◆ Problem to work on
Using the data below, copy out all lines with the word "Cala".

——

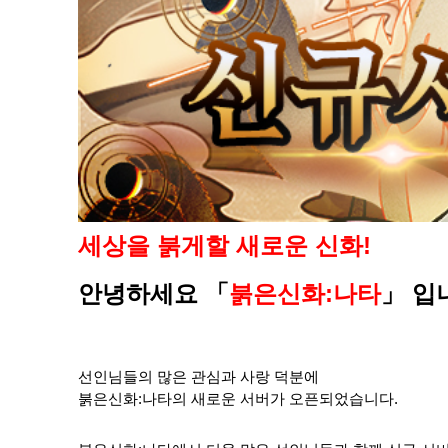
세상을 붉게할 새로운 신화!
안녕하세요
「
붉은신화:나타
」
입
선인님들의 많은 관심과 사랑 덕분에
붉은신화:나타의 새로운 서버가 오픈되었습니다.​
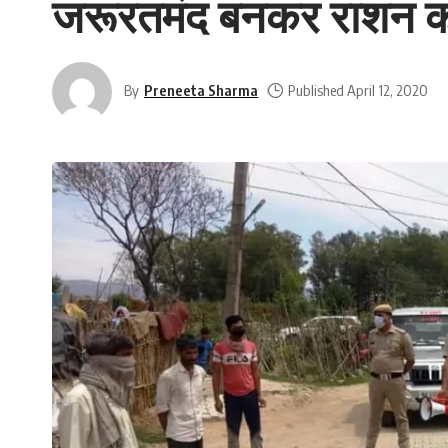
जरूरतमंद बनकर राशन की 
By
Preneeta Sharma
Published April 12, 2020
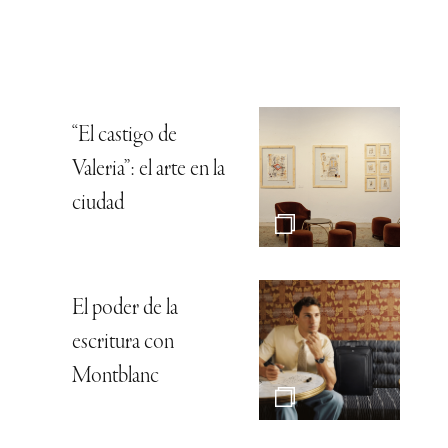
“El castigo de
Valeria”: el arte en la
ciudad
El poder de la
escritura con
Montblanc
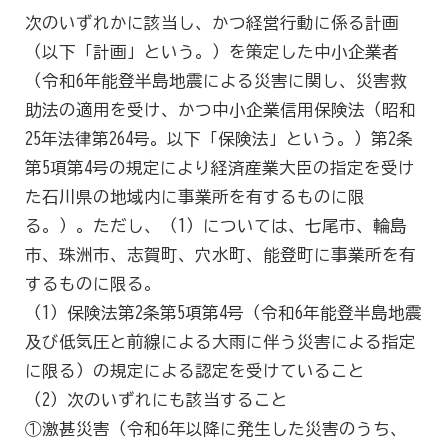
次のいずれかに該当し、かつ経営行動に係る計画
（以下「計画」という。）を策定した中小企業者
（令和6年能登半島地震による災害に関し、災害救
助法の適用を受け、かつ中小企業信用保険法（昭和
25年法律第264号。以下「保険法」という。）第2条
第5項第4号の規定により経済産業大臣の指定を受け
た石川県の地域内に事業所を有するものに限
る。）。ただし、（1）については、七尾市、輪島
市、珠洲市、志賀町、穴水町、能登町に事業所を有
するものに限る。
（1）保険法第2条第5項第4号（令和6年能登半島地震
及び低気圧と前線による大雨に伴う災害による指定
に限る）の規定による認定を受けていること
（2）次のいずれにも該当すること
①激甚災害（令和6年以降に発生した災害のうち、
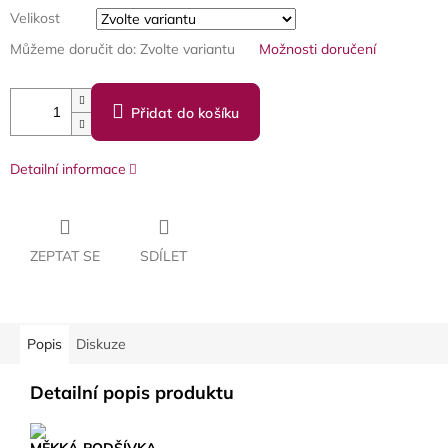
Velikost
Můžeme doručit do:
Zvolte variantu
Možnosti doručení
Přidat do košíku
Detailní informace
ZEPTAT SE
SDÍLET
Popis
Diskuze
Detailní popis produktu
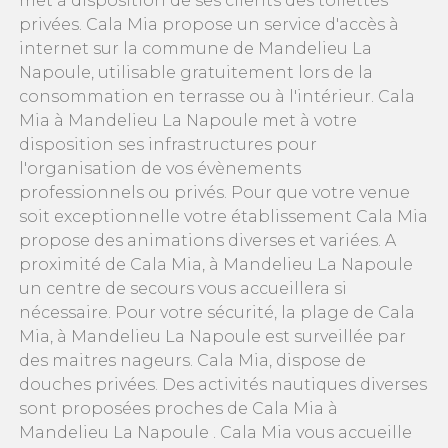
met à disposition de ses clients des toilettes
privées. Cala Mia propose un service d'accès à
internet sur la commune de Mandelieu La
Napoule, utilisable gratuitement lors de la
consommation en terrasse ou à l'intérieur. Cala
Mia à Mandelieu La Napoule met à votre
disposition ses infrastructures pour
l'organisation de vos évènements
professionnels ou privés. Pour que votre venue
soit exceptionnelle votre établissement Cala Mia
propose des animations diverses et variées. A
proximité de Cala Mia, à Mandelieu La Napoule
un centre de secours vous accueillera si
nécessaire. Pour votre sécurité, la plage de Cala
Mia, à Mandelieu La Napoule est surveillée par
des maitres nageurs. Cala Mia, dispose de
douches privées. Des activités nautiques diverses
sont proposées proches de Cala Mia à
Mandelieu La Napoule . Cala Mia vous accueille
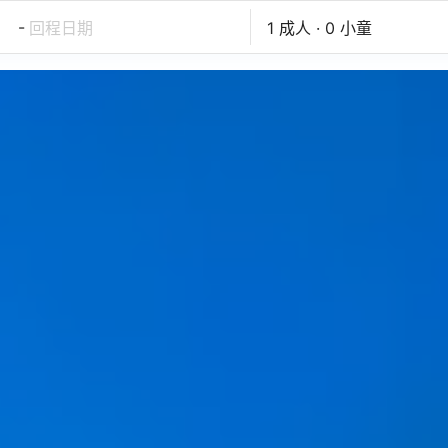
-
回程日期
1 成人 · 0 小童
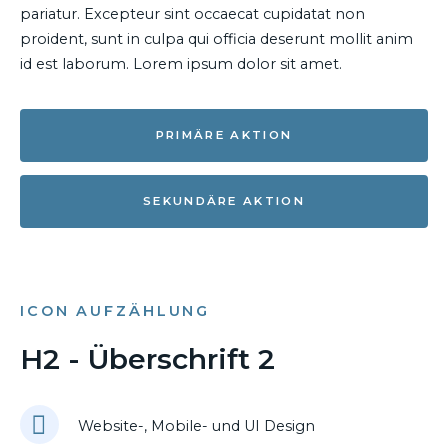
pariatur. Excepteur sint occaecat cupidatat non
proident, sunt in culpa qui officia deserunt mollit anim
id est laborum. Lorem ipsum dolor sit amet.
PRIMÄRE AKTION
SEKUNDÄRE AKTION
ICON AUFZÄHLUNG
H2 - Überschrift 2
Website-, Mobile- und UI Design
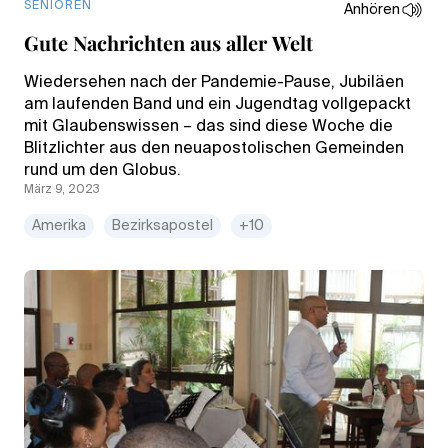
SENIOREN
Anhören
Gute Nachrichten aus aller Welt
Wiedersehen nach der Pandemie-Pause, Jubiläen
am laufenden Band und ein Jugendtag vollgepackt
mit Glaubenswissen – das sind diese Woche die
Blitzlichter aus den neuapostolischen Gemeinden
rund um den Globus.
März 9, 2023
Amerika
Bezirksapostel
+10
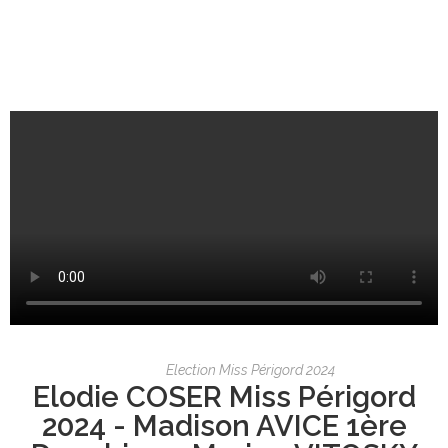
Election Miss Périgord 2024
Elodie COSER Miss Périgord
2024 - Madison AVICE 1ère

——

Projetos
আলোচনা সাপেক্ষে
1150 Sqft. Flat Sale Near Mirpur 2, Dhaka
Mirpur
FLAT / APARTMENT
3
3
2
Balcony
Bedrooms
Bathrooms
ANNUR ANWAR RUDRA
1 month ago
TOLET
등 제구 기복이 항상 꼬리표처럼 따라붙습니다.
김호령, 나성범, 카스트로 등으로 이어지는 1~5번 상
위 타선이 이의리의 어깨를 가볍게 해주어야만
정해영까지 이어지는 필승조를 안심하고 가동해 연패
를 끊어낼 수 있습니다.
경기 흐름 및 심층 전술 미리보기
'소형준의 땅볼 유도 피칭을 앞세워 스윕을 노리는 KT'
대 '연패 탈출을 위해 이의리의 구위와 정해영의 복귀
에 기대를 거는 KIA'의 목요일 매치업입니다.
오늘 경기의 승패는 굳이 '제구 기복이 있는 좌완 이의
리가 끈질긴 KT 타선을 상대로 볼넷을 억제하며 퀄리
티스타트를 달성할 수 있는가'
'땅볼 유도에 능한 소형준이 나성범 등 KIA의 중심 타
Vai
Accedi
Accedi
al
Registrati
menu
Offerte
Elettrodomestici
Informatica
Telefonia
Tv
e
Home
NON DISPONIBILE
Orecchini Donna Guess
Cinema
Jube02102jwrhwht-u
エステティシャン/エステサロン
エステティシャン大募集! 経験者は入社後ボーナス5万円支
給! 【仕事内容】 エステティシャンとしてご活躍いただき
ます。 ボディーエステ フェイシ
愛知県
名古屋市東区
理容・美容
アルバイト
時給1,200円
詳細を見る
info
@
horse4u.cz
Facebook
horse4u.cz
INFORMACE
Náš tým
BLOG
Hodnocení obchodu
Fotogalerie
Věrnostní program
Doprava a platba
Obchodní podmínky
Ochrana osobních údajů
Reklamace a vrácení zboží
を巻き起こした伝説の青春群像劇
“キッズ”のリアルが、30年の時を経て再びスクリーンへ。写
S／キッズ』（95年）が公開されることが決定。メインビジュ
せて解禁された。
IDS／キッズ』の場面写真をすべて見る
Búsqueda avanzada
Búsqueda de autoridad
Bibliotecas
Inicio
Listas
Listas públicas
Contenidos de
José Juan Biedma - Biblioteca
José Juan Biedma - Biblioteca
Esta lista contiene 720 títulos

——

◆ Solved problem
privées. Cala Mia propose un service d'accès à
consommation en terrasse ou à l'intérieur. Cala
soit exceptionnelle votre établissement Cala Mia
proximité de Cala Mia, à Mandelieu La Napoule
nécessaire. Pour votre sécurité, la plage de Cala
des maitres nageurs. Cala Mia, dispose de
sont proposées proches de Cala Mia à
Mandelieu La Napoule . Cala Mia vous accueille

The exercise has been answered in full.